Open source analytics merchant MapR Technologies is helping data detectives at Terbium Labs search for stolen data on the Dark Web.

Terbium invented a data fingerprinting technique using the MapR version of Apache’s software framework for distributed storage and processing of very large data sets. Terbium’s system, Matchlight, is a big data intelligence system that it claims closes data breaches and minimizes the damage caused.

According to the company, the average data breach takes more than 200 days to discover, giving adversaries months or years to exploit a security incident. With Matchlight, identification of stolen data takes minutes.

Digital fingerprint
– Thinkstock / Maksim Kabakou

Deep dive

Terbium’s scalable, cloud-based system continuously trawls the Internet, registering the digital fingerprints of data, which range from valuable source code to corporate documents. It searches for stolen material by comparing it to data gathered across the Internet. This one-way fingerprinting respects privacy and means that clients need not reveal their information in order for Terbium Labs to look on their behalf.

With 350 billion data fingerprints in its database already, and ten to fifteen billion more added each day, the storage needs to be more stable and efficient than the more Java-heavy Hadoop distributions, said Danny Rogers, Terbium Labs’ CEO.

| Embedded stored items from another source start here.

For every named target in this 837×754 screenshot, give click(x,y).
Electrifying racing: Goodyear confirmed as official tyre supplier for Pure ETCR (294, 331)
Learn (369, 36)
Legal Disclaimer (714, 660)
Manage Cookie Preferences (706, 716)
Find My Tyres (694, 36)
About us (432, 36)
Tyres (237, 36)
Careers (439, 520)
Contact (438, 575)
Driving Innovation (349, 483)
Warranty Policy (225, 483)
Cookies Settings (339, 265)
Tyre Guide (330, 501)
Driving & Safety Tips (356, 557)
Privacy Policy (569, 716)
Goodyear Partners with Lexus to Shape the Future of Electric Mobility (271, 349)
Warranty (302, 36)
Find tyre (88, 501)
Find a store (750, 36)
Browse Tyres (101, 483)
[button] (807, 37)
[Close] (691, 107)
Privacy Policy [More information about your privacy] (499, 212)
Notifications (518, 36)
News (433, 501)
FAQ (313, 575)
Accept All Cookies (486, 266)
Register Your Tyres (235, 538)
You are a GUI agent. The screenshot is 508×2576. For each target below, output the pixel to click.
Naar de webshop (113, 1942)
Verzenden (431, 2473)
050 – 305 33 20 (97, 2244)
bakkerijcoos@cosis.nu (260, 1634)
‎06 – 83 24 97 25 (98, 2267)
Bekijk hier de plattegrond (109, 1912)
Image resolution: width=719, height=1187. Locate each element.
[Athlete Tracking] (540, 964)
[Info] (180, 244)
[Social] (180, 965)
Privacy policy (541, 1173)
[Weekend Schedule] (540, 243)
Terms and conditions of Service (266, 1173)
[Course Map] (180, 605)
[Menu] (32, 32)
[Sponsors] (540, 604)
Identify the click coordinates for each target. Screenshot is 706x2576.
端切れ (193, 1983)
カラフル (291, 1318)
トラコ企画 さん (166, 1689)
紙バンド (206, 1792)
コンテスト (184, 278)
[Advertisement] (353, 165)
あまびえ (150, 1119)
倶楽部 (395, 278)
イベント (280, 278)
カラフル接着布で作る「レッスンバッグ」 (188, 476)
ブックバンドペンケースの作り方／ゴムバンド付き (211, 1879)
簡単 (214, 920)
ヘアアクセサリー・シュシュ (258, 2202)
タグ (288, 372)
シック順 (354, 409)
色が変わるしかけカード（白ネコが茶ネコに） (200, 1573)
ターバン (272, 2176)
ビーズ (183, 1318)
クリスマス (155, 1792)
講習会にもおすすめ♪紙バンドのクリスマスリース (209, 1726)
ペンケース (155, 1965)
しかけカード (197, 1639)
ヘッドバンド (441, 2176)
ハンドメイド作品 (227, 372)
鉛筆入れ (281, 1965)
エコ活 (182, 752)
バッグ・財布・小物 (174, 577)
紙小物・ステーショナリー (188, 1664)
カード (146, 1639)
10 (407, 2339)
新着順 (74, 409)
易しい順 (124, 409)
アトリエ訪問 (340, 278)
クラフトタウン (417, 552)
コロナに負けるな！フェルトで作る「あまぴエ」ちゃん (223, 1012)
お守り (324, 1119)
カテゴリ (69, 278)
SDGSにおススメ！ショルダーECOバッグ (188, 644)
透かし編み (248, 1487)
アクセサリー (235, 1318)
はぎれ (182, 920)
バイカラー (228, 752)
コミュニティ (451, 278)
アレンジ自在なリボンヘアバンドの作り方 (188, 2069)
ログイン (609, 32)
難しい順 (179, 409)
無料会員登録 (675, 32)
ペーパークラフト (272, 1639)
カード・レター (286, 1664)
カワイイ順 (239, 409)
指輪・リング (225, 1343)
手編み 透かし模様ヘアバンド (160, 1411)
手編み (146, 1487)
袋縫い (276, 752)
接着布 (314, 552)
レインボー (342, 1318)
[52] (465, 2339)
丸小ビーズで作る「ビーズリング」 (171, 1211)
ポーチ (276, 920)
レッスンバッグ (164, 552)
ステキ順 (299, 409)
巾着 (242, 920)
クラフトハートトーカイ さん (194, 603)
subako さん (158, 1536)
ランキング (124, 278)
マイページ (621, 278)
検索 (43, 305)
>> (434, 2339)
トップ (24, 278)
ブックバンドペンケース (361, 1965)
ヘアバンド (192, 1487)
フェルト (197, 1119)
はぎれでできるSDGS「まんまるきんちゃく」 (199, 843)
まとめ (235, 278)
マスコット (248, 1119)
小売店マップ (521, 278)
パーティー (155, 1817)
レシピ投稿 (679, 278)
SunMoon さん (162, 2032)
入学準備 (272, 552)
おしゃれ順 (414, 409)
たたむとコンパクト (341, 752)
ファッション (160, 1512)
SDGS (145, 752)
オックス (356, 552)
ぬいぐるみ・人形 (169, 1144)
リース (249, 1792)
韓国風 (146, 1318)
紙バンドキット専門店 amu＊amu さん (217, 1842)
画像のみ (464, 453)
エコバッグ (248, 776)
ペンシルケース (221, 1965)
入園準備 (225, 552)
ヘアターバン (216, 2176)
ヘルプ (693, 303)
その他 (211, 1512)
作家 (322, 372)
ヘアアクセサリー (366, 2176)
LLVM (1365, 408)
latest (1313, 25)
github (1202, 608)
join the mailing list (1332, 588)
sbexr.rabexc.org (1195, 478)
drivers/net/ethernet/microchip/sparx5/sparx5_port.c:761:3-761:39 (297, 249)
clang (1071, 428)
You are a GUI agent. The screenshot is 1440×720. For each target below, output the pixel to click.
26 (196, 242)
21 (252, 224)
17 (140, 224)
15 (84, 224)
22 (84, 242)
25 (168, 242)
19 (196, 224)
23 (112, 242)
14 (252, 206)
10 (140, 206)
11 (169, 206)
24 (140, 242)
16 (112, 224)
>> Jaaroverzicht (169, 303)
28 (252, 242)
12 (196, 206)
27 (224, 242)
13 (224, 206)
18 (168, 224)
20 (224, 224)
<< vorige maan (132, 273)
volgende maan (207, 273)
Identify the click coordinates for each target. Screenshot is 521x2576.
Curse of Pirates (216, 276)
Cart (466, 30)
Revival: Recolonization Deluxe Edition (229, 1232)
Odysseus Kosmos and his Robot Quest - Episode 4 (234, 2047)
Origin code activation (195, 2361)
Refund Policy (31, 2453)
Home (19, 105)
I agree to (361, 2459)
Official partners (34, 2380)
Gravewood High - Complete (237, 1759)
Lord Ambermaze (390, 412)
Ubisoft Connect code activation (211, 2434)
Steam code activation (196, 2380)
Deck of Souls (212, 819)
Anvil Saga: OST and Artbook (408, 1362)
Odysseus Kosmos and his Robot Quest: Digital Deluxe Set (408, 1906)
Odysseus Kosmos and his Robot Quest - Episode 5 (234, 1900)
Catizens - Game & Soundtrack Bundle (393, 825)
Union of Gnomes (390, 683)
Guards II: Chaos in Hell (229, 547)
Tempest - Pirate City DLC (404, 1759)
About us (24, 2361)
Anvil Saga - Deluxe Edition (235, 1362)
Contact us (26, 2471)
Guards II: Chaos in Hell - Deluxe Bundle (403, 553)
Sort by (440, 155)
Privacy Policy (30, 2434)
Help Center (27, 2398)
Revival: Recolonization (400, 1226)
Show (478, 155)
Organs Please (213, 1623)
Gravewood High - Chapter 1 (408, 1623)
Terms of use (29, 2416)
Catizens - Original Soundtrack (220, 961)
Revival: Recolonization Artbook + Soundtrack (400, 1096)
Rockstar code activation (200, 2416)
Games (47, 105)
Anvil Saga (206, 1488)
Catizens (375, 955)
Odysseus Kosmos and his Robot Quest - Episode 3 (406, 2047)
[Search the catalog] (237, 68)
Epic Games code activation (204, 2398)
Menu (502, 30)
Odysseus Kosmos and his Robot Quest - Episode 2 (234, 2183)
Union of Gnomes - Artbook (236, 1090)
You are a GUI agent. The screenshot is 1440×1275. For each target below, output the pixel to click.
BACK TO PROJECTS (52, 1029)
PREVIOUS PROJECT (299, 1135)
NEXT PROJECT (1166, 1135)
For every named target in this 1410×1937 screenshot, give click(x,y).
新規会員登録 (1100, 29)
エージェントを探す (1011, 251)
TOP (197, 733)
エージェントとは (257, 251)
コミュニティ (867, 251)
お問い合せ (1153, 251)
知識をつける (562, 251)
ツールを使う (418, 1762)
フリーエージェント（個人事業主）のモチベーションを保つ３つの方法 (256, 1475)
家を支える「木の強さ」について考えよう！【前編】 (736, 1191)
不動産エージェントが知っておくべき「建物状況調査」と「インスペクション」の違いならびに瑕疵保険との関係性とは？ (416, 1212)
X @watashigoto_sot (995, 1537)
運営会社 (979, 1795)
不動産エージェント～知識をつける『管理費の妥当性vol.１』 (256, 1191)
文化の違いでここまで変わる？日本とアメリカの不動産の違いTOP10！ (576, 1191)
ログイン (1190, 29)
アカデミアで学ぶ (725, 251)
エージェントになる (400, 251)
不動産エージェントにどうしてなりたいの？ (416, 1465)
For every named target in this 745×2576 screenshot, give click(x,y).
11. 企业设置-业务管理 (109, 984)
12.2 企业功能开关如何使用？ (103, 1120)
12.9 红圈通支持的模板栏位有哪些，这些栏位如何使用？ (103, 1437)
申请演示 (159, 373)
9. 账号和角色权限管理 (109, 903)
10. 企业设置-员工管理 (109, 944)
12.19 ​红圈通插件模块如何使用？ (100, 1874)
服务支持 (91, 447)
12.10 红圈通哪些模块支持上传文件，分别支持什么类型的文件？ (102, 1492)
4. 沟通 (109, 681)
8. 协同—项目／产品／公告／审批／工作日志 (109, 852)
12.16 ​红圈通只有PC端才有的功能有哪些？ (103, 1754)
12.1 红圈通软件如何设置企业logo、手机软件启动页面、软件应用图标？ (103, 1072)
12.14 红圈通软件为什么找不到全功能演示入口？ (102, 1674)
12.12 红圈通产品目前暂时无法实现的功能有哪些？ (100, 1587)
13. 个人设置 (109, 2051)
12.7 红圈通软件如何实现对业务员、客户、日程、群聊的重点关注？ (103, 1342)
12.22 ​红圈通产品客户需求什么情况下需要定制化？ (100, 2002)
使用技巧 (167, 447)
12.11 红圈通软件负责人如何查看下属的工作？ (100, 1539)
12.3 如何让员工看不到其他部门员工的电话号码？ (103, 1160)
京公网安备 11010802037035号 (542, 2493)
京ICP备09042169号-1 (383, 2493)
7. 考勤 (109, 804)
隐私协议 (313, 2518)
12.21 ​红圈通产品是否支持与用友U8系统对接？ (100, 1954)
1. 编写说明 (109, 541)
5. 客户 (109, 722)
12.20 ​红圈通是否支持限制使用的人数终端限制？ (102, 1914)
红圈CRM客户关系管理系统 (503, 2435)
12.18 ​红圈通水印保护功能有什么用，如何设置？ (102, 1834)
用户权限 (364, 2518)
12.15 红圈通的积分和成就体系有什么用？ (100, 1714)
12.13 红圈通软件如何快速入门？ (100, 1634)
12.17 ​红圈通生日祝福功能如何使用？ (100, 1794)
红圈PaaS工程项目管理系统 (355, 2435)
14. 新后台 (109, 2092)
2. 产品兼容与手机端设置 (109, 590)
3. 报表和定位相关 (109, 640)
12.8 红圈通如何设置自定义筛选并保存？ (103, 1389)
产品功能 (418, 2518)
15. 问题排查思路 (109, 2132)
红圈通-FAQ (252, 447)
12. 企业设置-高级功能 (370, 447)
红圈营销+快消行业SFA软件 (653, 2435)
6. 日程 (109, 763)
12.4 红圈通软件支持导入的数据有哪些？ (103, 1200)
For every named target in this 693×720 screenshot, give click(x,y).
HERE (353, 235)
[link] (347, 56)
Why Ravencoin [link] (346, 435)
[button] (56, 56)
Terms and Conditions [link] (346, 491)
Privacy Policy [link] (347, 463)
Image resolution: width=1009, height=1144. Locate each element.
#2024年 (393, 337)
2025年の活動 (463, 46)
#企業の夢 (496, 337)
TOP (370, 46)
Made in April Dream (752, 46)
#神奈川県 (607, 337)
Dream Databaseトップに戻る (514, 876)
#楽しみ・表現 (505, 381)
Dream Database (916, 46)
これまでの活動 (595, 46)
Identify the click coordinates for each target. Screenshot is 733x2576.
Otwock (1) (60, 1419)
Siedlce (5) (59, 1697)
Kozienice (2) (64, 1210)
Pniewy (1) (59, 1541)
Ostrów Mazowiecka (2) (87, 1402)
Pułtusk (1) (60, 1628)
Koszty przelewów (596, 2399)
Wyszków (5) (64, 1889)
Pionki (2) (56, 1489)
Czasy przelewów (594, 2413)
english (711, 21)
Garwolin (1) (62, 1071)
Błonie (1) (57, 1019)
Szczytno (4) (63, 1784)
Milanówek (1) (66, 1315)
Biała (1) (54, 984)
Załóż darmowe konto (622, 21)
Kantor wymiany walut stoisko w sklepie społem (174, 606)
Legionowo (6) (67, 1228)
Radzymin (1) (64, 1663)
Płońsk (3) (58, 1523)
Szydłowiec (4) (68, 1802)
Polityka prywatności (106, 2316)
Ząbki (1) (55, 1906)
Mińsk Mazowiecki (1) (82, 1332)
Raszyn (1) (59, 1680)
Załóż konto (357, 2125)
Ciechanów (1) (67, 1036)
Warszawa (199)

“We want to shut down the market for stolen data by reducing the time to detect a breach and thereby minimize the damage,” said Rogers. “MapR shines as the only Hadoop distribution that can reliably exceed our demanding volume, scale and speed requirements.”

The system recently identified 30,000 newly stolen credit cards and 6,000 newly compromised email addresses for sale on the Dark Web - all in a single day.